His conclusion is: "On the whole it would appear, so far as the evidence goes, that the fathers of our eminent persons have been predominantly middle-aged and to a marked extent elderly at the time of the distinguished son"s birth; while the mothers have been predominantly at the period of greatest vigor and maturity and to a somewhat unusual extent elderly. There has been a notable deficiency of young fathers and, still more notably, of young mothers."
And did you ever see the study which Mr. R. S. Holway made for the Department of Education of Leland Stanford University on "The Age of Parents: Its Effects upon Children"? His conclusions are:
"In most physical qualities the children of mature parents tend to come out best.
"In mental ability the children of young parents show best at an early age but rapidly lose their precocity.
"The elder children who show best tend to be the children of mature and old parents.
"The children of elderly mothers show a tendency to superiority throughout."
Mary did not know about all this, but she had a very strong opinion to the effect that, in so far as the quality of her children could be affected by their home training, she was glad she had spent at least a few years earning her living.

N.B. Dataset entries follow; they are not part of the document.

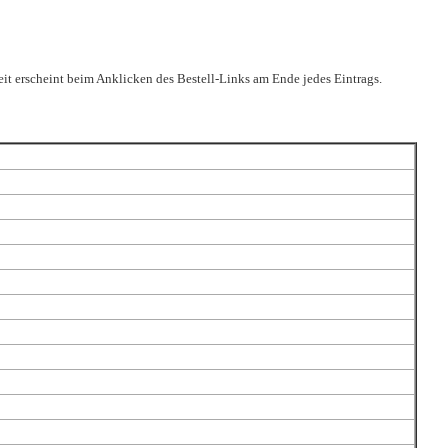
it erscheint beim Anklicken des Bestell-Links am Ende jedes Eintrags.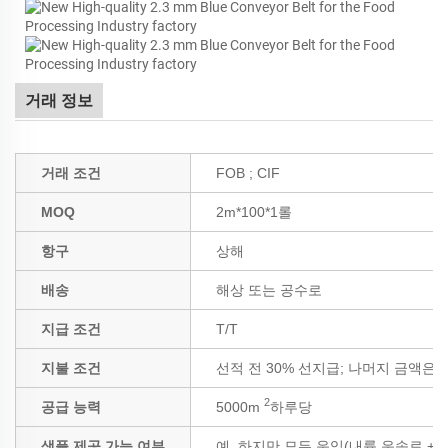
거래 정보
거래 조건
FOB ; CIF
MOQ
2m*100*1롤
항구
상해
배송
해상 또는 공수로
지급 조건
T/T
지불 조건
선적 전 30% 선지급; 나머지 금액은 B
2
공급 능력
5000m
하루당
샘플 제공 가능 여부
예, 하지만 모든 운임(내륙 운송료 +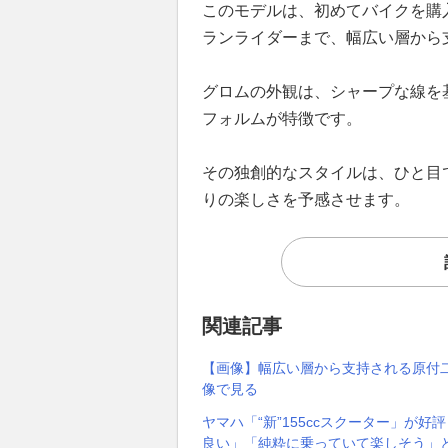
このモデルは、初めてバイクを購
ランライダーまで、幅広い層から
グロムの外観は、シャープな線を
フォルムが特徴です。
その独創的なスタイルは、ひと目
りの楽しさを予感させます。
関連記事
【画像】幅広い層から支持される原付二
像で見る
ヤマハ「“新”155ccスクーター」が
良い」「純粋に乗っていて楽しそう」と称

"Every woman," said Mary, "ought to have some little time for developing into an individual. Home won"t do it altogether. Not nowadays. The colonial home did, being part of the working world. But what is the modern home? It is a nest, an eddy, a shelf, a nook. It"s something apart from the world. If a woman is going to prepare her son for a knowledge of the real world, if she"s going to be able to give him a training which has in it an understanding and an appreciation of the real world, if she"s going to be able to educate him into real living, she must nowadays and increasingly in the future have some experience of her own on her own account in the real world before she becomes a mother. There"s no getting away from that. A reasonable postponement of motherhood till the future mother becomes a competent individual will hereafter be urged, not opposed."
"The trouble about that," said John, "is that it makes you too independent of me. Your proposition is to start in and earn your living till you"re pretty good at it. That is, you wouldn"t marry me till you were sure you could chuck me. How about that?"
Well, it has that side. But it has its other side, too.